BEGIN

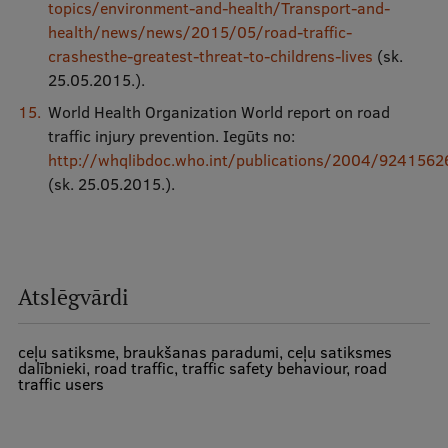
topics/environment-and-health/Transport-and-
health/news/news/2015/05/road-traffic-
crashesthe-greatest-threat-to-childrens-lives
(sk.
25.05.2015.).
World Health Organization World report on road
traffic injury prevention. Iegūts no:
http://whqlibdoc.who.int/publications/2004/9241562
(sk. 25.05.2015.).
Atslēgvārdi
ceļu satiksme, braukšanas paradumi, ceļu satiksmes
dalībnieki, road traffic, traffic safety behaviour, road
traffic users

END

▶ **Problem to solve**
The expected output is every entry above, retyped exactly, with the pictures removed.

▶ **Result for this task**
topics/environment-and-health/Transport-and-
health/news/news/2015/05/road-traffic-
crashesthe-greatest-threat-to-childrens-lives
(sk.
25.05.2015.).
World Health Organization World report on road
traffic injury prevention. Iegūts no:
http://whqlibdoc.who.int/publications/2004/9241562
(sk. 25.05.2015.).
Atslēgvārdi
ceļu satiksme, braukšanas paradumi, ceļu satiksmes
dalībnieki, road traffic, traffic safety behaviour, road
traffic users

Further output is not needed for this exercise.